#### Work instructions:
Copy out, exactly, the first line of the entries below and every line after it through the one containing "wykonano z modrzewia.".

#### Material provided:
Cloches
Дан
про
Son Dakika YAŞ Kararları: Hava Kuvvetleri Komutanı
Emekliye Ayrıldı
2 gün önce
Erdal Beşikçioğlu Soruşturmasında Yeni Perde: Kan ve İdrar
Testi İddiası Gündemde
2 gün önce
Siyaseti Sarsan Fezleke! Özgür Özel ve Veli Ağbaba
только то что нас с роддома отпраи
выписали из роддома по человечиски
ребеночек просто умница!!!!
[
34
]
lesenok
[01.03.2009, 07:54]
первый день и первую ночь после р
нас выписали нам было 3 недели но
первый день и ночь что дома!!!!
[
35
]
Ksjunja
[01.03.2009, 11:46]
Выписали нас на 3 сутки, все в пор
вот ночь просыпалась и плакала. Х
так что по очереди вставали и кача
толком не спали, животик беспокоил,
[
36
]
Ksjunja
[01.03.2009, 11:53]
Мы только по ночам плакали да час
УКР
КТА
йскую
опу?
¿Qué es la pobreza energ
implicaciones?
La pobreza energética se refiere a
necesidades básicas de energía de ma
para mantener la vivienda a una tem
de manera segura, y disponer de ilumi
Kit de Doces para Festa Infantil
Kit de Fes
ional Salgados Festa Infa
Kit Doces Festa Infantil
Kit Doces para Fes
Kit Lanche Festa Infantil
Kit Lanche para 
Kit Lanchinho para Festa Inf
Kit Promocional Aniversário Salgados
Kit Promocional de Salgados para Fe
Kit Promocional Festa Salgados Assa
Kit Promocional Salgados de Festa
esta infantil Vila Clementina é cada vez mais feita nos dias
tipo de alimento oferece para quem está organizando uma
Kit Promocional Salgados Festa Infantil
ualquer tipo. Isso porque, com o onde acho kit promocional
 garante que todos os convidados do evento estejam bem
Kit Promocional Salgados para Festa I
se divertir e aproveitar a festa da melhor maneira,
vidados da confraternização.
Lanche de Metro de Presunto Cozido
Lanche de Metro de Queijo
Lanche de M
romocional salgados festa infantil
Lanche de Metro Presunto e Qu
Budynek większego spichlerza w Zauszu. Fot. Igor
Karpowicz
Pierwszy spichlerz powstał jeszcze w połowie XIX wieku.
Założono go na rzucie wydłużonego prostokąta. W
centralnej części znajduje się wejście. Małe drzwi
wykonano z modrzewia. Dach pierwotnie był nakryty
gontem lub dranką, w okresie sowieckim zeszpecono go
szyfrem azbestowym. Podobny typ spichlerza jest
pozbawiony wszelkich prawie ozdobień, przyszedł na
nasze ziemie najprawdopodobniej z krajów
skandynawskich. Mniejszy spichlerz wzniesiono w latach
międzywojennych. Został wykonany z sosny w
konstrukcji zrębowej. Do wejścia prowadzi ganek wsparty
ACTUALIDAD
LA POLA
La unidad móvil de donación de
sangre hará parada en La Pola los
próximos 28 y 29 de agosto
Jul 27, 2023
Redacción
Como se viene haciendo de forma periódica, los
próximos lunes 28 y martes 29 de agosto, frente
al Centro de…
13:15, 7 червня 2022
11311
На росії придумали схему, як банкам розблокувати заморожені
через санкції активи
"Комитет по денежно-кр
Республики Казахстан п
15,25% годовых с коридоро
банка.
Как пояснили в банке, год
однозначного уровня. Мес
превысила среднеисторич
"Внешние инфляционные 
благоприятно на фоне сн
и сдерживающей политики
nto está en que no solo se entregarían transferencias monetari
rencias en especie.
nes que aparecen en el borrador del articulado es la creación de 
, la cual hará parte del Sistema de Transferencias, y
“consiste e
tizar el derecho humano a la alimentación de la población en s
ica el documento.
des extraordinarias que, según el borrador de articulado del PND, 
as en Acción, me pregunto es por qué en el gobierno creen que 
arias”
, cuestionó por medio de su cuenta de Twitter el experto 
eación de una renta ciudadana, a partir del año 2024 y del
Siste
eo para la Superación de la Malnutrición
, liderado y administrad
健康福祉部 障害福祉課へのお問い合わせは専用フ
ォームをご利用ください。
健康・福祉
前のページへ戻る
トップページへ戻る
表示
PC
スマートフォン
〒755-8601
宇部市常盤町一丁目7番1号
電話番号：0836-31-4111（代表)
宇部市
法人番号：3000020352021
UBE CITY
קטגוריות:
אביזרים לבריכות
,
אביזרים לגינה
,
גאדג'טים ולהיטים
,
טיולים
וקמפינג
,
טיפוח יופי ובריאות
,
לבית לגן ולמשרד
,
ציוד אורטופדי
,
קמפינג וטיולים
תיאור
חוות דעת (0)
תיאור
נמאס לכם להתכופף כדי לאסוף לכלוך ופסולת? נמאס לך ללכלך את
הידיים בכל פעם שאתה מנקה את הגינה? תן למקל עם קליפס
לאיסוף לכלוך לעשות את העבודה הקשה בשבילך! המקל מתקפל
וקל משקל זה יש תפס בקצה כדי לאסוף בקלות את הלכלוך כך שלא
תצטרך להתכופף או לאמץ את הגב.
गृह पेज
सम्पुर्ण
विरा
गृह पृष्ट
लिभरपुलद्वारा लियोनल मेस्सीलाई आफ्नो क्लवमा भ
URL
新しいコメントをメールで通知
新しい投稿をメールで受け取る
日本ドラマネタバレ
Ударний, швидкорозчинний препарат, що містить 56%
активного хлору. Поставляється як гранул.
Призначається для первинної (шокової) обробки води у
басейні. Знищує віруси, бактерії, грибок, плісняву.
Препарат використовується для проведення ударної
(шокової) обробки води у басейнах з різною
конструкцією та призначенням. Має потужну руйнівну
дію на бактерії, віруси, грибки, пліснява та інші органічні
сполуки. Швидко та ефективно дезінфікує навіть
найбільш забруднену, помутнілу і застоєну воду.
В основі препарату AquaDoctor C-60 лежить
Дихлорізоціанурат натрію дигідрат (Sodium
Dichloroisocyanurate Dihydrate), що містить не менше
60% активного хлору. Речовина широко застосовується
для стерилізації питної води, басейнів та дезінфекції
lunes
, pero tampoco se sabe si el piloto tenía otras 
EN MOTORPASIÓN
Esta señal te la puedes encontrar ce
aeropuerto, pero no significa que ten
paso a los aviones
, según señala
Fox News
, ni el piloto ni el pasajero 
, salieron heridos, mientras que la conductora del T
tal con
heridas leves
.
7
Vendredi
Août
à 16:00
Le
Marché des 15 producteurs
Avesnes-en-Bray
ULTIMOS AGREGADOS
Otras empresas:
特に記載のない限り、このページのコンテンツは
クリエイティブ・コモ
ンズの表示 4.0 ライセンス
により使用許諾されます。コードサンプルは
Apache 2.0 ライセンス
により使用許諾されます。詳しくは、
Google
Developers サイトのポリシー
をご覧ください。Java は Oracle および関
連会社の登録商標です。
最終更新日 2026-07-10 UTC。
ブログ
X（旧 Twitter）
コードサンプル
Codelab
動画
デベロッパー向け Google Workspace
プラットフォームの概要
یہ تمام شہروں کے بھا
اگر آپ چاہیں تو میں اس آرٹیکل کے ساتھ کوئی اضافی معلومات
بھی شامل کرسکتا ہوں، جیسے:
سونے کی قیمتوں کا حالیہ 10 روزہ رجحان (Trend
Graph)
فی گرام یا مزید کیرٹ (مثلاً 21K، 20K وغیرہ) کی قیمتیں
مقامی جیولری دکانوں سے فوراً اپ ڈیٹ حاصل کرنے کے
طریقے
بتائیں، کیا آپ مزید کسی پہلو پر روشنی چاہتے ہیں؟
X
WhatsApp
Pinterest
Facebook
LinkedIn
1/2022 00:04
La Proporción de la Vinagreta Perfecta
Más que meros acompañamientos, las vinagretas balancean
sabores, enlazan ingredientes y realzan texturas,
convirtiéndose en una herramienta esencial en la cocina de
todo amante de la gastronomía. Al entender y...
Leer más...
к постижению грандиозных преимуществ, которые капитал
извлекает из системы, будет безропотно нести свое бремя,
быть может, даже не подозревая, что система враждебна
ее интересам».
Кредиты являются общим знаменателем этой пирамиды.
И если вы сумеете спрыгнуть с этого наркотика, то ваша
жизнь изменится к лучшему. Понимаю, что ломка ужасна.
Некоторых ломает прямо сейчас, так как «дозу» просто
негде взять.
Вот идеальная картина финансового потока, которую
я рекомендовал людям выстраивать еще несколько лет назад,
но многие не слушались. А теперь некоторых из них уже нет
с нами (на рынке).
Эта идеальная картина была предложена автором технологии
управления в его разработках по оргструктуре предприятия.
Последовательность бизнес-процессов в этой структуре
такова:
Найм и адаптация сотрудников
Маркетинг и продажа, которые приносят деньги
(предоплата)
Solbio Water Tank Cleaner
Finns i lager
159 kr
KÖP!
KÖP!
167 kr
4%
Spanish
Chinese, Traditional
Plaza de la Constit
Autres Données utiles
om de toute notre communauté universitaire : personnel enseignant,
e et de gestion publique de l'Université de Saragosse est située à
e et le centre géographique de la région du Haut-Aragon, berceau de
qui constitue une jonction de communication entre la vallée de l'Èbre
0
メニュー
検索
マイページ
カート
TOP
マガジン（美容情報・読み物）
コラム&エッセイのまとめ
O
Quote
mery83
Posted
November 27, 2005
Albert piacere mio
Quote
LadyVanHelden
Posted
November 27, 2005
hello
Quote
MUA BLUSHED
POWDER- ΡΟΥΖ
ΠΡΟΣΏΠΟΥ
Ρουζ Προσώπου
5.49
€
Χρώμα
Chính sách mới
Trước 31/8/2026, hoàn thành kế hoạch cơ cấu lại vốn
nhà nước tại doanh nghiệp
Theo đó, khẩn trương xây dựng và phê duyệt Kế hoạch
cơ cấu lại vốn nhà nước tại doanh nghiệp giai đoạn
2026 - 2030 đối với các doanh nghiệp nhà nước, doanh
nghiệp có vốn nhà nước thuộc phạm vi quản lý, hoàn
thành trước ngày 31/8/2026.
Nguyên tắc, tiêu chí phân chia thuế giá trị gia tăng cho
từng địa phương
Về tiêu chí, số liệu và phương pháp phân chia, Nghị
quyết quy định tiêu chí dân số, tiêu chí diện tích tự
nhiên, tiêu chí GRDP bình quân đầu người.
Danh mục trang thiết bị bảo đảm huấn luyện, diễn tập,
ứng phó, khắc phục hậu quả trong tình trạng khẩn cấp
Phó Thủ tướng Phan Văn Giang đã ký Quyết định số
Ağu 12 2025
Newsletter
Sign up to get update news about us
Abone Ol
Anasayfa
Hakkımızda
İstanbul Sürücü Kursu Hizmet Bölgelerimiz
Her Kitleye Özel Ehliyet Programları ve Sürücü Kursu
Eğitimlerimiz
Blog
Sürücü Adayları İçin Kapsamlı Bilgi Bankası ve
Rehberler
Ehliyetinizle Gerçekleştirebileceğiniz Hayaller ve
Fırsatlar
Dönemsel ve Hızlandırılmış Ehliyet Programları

#### Task output:
Cloches
Дан
про
Son Dakika YAŞ Kararları: Hava Kuvvetleri Komutanı
Emekliye Ayrıldı
2 gün önce
Erdal Beşikçioğlu Soruşturmasında Yeni Perde: Kan ve İdrar
Testi İddiası Gündemde
2 gün önce
Siyaseti Sarsan Fezleke! Özgür Özel ve Veli Ağbaba
только то что нас с роддома отпраи
выписали из роддома по человечиски
ребеночек просто умница!!!!
[
34
]
lesenok
[01.03.2009, 07:54]
первый день и первую ночь после р
нас выписали нам было 3 недели но
первый день и ночь что дома!!!!
[
35
]
Ksjunja
[01.03.2009, 11:46]
Выписали нас на 3 сутки, все в пор
вот ночь просыпалась и плакала. Х
так что по очереди вставали и кача
толком не спали, животик беспокоил,
[
36
]
Ksjunja
[01.03.2009, 11:53]
Мы только по ночам плакали да час
УКР
КТА
йскую
опу?
¿Qué es la pobreza energ
implicaciones?
La pobreza energética se refiere a
necesidades básicas de energía de ma
para mantener la vivienda a una tem
de manera segura, y disponer de ilumi
Kit de Doces para Festa Infantil
Kit de Fes
ional Salgados Festa Infa
Kit Doces Festa Infantil
Kit Doces para Fes
Kit Lanche Festa Infantil
Kit Lanche para 
Kit Lanchinho para Festa Inf
Kit Promocional Aniversário Salgados
Kit Promocional de Salgados para Fe
Kit Promocional Festa Salgados Assa
Kit Promocional Salgados de Festa
esta infantil Vila Clementina é cada vez mais feita nos dias
tipo de alimento oferece para quem está organizando uma
Kit Promocional Salgados Festa Infantil
ualquer tipo. Isso porque, com o onde acho kit promocional
 garante que todos os convidados do evento estejam bem
Kit Promocional Salgados para Festa I
se divertir e aproveitar a festa da melhor maneira,
vidados da confraternização.
Lanche de Metro de Presunto Cozido
Lanche de Metro de Queijo
Lanche de M
romocional salgados festa infantil
Lanche de Metro Presunto e Qu
Budynek większego spichlerza w Zauszu. Fot. Igor
Karpowicz
Pierwszy spichlerz powstał jeszcze w połowie XIX wieku.
Założono go na rzucie wydłużonego prostokąta. W
centralnej części znajduje się wejście. Małe drzwi
wykonano z modrzewia. Dach pierwotnie był nakryty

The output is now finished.